The New Age of Retirement and How to Prepare: Tips from Kiplinger

The New Age of Retirement and How to Prepare: Tips from Kiplinger

The New Age of Retirement and How to Prepare: Tips from Kiplinger

An interview on the changing face of retirement with Susan Garland, editor of Kiplinger’s Retirement Report

The Indexed Annuity Leadership Council recently sat down with editor of Kiplinger’s Retirement Report @KiplingerRetire, Susan Garland @susanbgarland, to get her perspective on the changing landscape of retirement and what consumers should know and do to prepare.

With the announcement of myRA and the discussion around pension cuts, do you think the landscape of retirement, as we know it, is changing?

Policymakers are beginning to acknowledge that large numbers of people are entering retirement without adequate savings to last a lifetime. Social Security was supposed to be just one leg of the “three-legged stool” of retirement income, along with income from defined benefit pension plans and from savings. With employers pulling out of pension plans, personal savings will become more important than ever.
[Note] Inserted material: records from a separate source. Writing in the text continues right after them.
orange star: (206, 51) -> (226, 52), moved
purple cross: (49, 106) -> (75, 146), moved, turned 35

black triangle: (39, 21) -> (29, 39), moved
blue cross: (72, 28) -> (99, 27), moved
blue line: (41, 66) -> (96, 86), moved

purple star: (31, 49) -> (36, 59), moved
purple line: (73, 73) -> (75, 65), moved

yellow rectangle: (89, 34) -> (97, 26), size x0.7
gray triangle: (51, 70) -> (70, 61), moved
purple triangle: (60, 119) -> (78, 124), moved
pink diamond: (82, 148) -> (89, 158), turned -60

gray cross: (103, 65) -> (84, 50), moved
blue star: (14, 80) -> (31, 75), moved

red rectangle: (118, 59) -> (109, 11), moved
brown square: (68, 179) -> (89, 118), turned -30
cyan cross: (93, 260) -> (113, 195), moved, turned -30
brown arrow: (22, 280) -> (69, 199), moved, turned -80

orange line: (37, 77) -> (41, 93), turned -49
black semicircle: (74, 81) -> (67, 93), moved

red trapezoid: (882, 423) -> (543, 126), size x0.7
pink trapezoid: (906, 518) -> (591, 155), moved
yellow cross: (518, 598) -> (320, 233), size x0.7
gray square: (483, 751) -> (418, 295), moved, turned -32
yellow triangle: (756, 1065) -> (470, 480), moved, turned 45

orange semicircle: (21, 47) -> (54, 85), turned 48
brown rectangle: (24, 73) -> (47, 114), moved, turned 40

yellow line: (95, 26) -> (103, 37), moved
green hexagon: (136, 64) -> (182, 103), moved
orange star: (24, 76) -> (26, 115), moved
Unfortunately, many people are not building up enough savings to carry them through a long retirement.

The federal government is now struggling to find a middle ground—by encouraging the creation of a pension-like system for some workers without imposing new requirements on business. MyRA is recognition, although on a small scale, that new incentives must be put in place to encourage more personal savings. There is also a proposal by Senator Tom Harkin (D-Iowa) that would automatically enroll workers in a pension-like, professionally managed plan funded by worker income. Other lawmakers are drawing up legislation, as well.

How will the way people prepare for retirement change in the next 10 years?
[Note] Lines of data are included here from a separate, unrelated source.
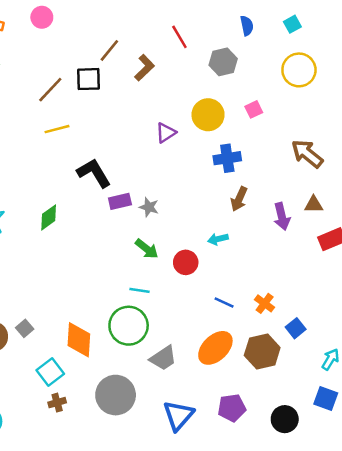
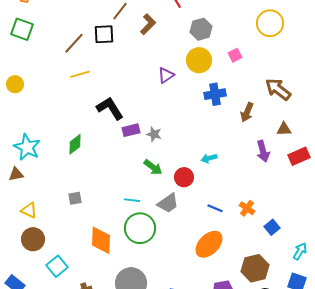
gray hexagon: (223, 62) -> (201, 29), moved
brown arrow: (239, 199) -> (247, 112), moved
purple arrow: (282, 216) -> (263, 151), moved
cyan line: (139, 290) -> (132, 200), moved
gray square: (25, 328) -> (75, 198), moved, turned 32
brown hexagon: (262, 351) -> (255, 268), moved
gray trapezoid: (163, 358) -> (168, 203), moved
cyan square: (50, 372) -> (57, 266), moved

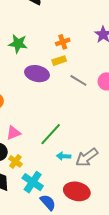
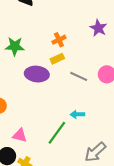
pink triangle: (13, 133) -> (20, 135), turned 42
cyan arrow: (64, 156) -> (77, 114), moved

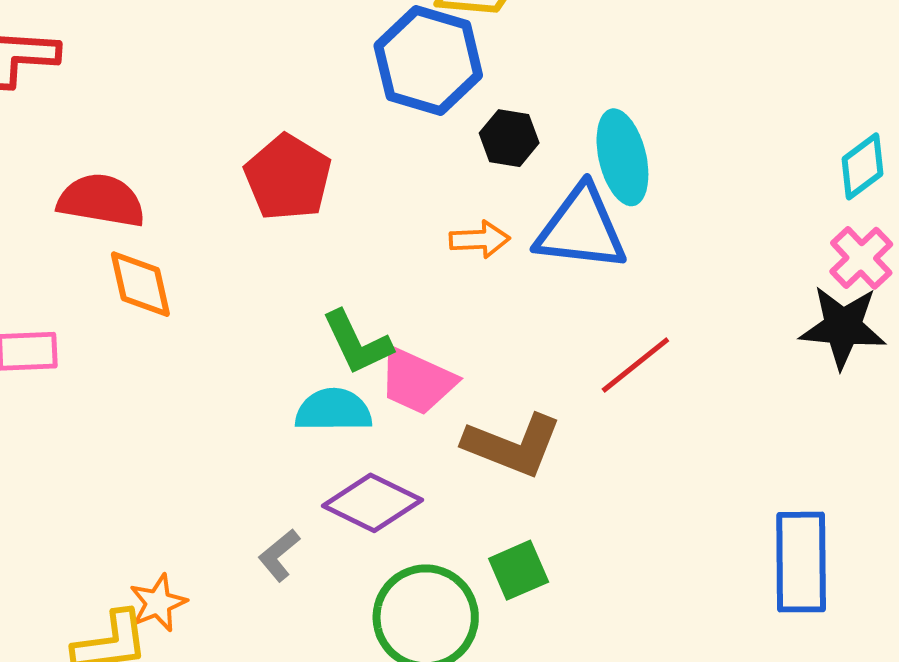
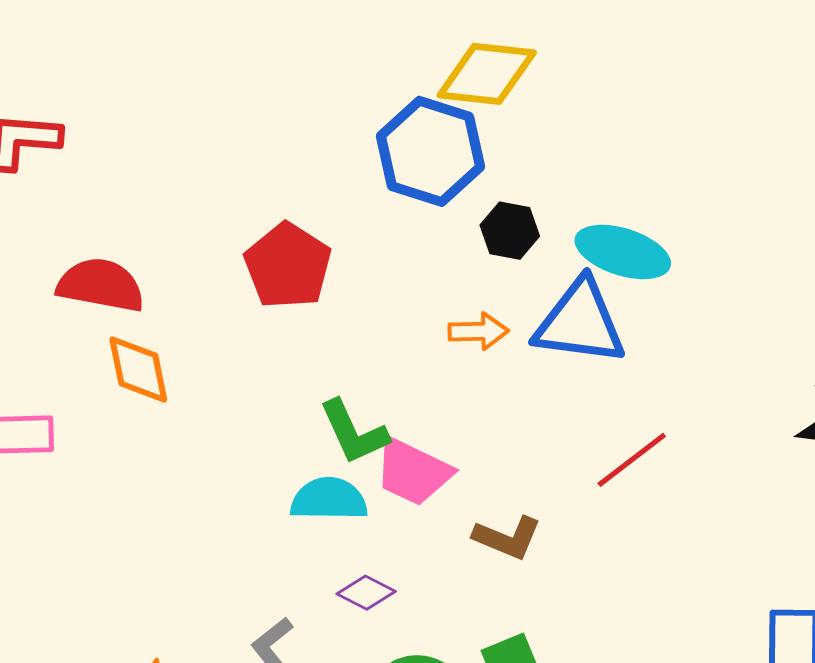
cyan ellipse: (622, 157) -> (623, 252), turned -60
brown L-shape: (513, 445) -> (507, 538), size x0.7
purple diamond: (372, 503) -> (366, 593), size x0.6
The economy is changing. Median income is still below the levels of December 2007, before the recession. The Census Bureau reports that income for the top fifth of people has increased, while income for those in the middle has declined and income for those in the bottom has stagnated. That means that the vast middle will have a harder time setting aside the money that they will need for retirement, which will include health care expenses. While many people ten years ago may have had at least some pension income, people who prepare for retirement in the next ten years will need to set aside additional money from an ever-shrinking paycheck. That will be a real challenge. Many people will need to cut back on discretionary spending. They also are likely to need to work longer than people before them—if they remain healthy enough to work, and if they can find work.

For millenials starting in the workforce, where should they get started in saving for their retirement?
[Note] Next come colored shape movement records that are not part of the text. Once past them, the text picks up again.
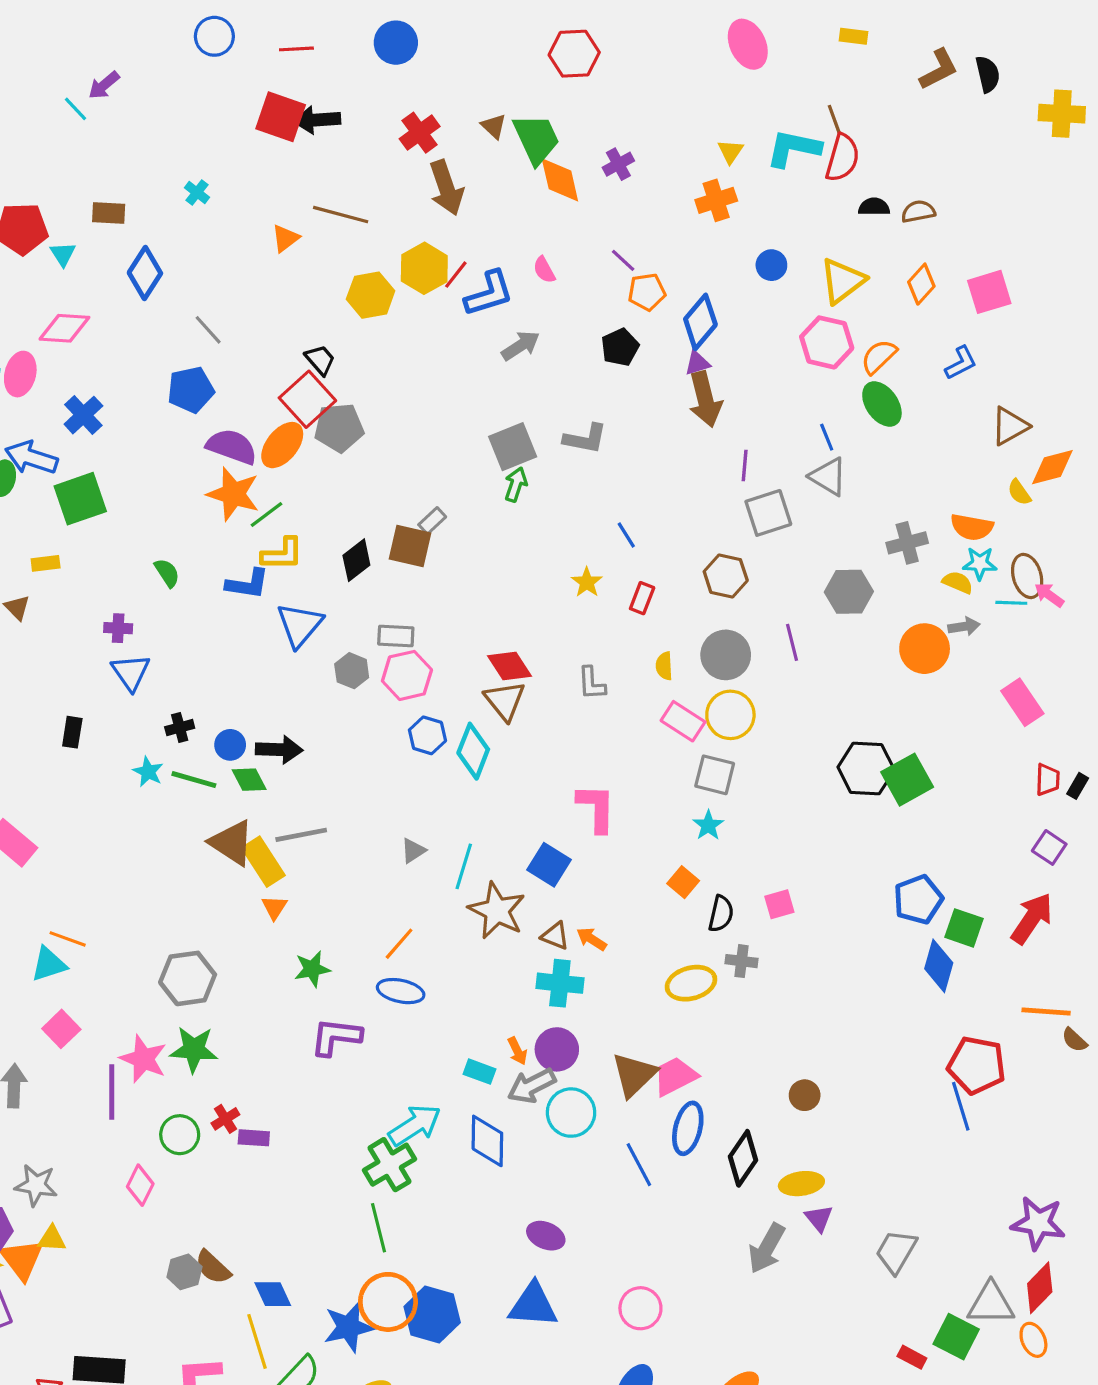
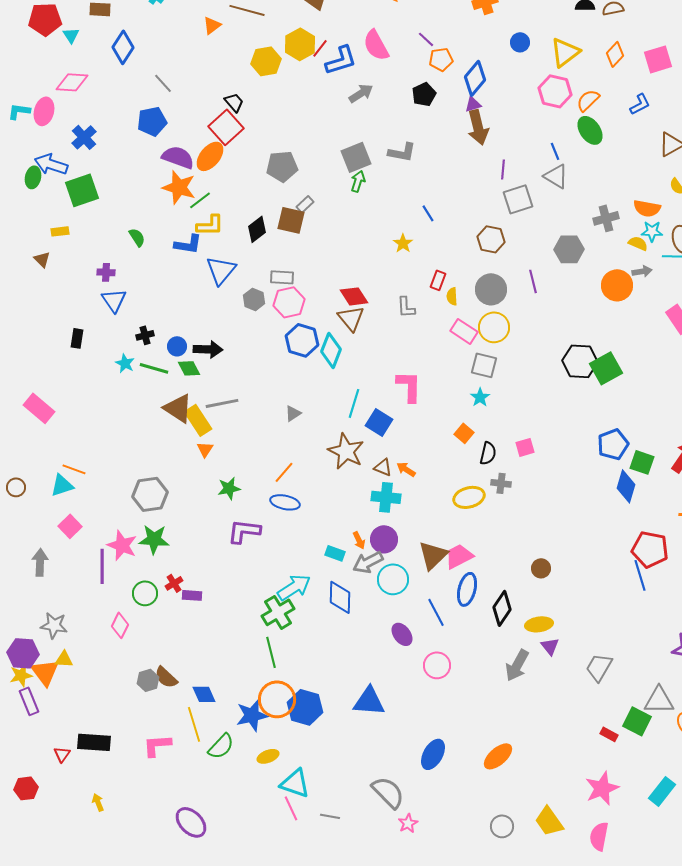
pink semicircle: (544, 270) -> (376, 45), size x1.8
gray pentagon: (339, 428) -> (282, 166), moved
red rectangle: (642, 598) -> (438, 280), moved
blue hexagon: (427, 735) -> (302, 340), size x1.4
cyan line: (464, 866) -> (354, 403), moved
purple ellipse: (546, 1236) -> (402, 634), moved, turned 30
pink circle: (640, 1308) -> (437, 665), moved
This generation is entering an economy when high-paying jobs are tougher to find. Many also are saddled with huge college loans. Still, young people should try their best to find jobs with a 401(k) or another other tax-favored retirement plan. They also should understand how pre-tax contributions work—just knowing about the tax break could provide some incentive. They also should set aside at least enough money to get any employer match, and understand that they are leaving money on the table if they don’t. And, they need to know how important it is not to cash out their 401(k) when they leave a job. Many do not know the mechanics of rolling the money into an IRA. Nor are many aware that they pay both income tax and a penalty if they cash out. 

What’s the best way a person can decide what their retirement portfolio should consist of?

Many people who do not understand the markets would be best off simply investing in a target date retirement plan. These plans invest in a diversified portfolio of stock and bond mutual funds. You choose a fund with your likely retirement year—say, 2050. As the investor gets older, the allocation in bonds gets larger while the allocation in stocks, considered a riskier investment, declines. The investor could set up automatic monthly contributions to the fund.

Investors who want to be more hands-on should consider a diversified portfolio of index funds, which are low cost and track certain benchmarks, such the Standard and Poor’s 500 Index. They should be sure that the funds are diversified among domestic and foreign securities, and among large and small companies. And they should figure out their risk tolerance—someone who is terrified of market volatility should hold a smaller allocation of stocks than those who are willing to ride out roller coaster times.